Annie Genevard souhaite « faire de la place des femmes en agriculture une priorité »

Actus de la semaine Lutte contre les discriminations #Agriculture #Femmes

L’ambition, portée par la ministre de l’Agriculture, de l’Agro-Alimentaire et de la Souveraineté alimentaire, est à l’origine du plan d’action pour favoriser la place des femmes en agriculture révélé lors du Salon de l’agriculture 2026.

La date du 8 mars met chaque année les femmes à l’honneur. 2026 aura toutefois la particularité d’apporter une nouvelle couleur à l’événement, puisque le rendez-vous sera désormais dédié à toutes celles œuvrant dans le secteur l’agricole.

Cette mesure fait en effet partie des 41 propositions du Plan d’action pour favoriser la place des femmes en agriculture annoncé le 24 février.

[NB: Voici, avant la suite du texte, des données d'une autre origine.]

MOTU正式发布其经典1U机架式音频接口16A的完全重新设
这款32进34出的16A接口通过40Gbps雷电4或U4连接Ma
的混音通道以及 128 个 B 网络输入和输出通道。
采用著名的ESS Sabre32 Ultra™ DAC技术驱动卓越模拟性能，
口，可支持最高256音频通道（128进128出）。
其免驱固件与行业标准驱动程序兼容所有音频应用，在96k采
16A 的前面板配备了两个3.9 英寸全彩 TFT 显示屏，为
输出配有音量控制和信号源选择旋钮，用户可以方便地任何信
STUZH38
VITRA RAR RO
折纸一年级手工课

Fruit d’une consultation publique menée à l’été 2025, l’enquête a révélé l’existence de nombreux freins à l’insertion et à l’épanouissement des femmes dans le secteur agricole.

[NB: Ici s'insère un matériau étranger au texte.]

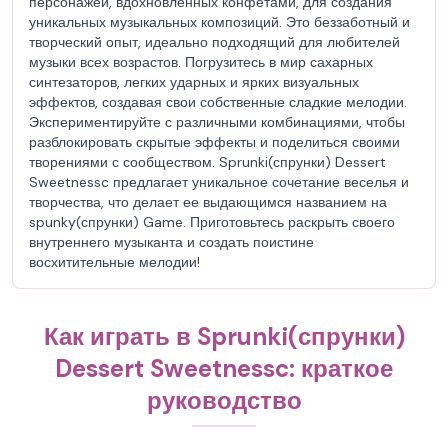
персонажей, вдохновленных конфетами, для создания
уникальных музыкальных композиций. Это беззаботный и
творческий опыт, идеально подходящий для любителей
музыки всех возрастов. Погрузитесь в мир сахарных
синтезаторов, легких ударных и ярких визуальных
эффектов, создавая свои собственные сладкие мелодии.
Экспериментируйте с различными комбинациями, чтобы
разблокировать скрытые эффекты и поделиться своими
творениями с сообществом. Sprunki(спрунки) Dessert
Sweetnessc предлагает уникальное сочетание веселья и
творчества, что делает ее выдающимся названием на
spunky(спрунки) Game. Приготовьтесь раскрыть своего
внутреннего музыканта и создать поистине
восхитительные мелодии!
Как играть в Sprunki(спрунки)
Dessert Sweetnessc: краткое
руководство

Aussi le Gouvernement entend-il :

  • rendre les femmes du monde agricole plus visibles afin de favoriser les vocations, en contrebalançant l’image masculine du secteur et en établissant des modèles féminins ; 
  • faire de l’école le lieu de construction de l’égalité et de l’émancipation des femmes, afin de lutter contre les préjugés ;
  • renforcer l’accompagnement et le soutien des agricultrices dans leur quotidien, en facilitant le congé maternité (pris par seulement 67 % des femmes), en informant plus largement sur les aides disponibles et en adaptant le matériel agricole à la morphologie féminine ;
  • favoriser l’installation et la transmission des femmes, pour qu’augmente le nombre de femmes se présentant au PAI – elles représentent actuellement 39 %, alors que 61 % sont des hommes ;
  • sécuriser et améliorer le statut et les conditions de travail des femmes en agriculture, en instaurant un statut protecteur et en adaptant le matériel à la morphologie féminine (taille des protections, poids des outils, etc.) ;
  • développer l’engagement des femmes dans les instances agricoles, en veillant à une représentation équilibrée, via des quotas, par exemple.

De fait, 75 % des répondants estimaient en 2025 qu’il était plus difficile pour une femme de travailler dans le secteur agricole. D’ailleurs, selon les données de l’observatoire régional, elles étaient 37,9 % jeunes Néo-Aquitaines en 2023 à faire le vœu de poursuivre leurs études, après la 3e, dans la filière de l’agriculture, sylviculture et mer.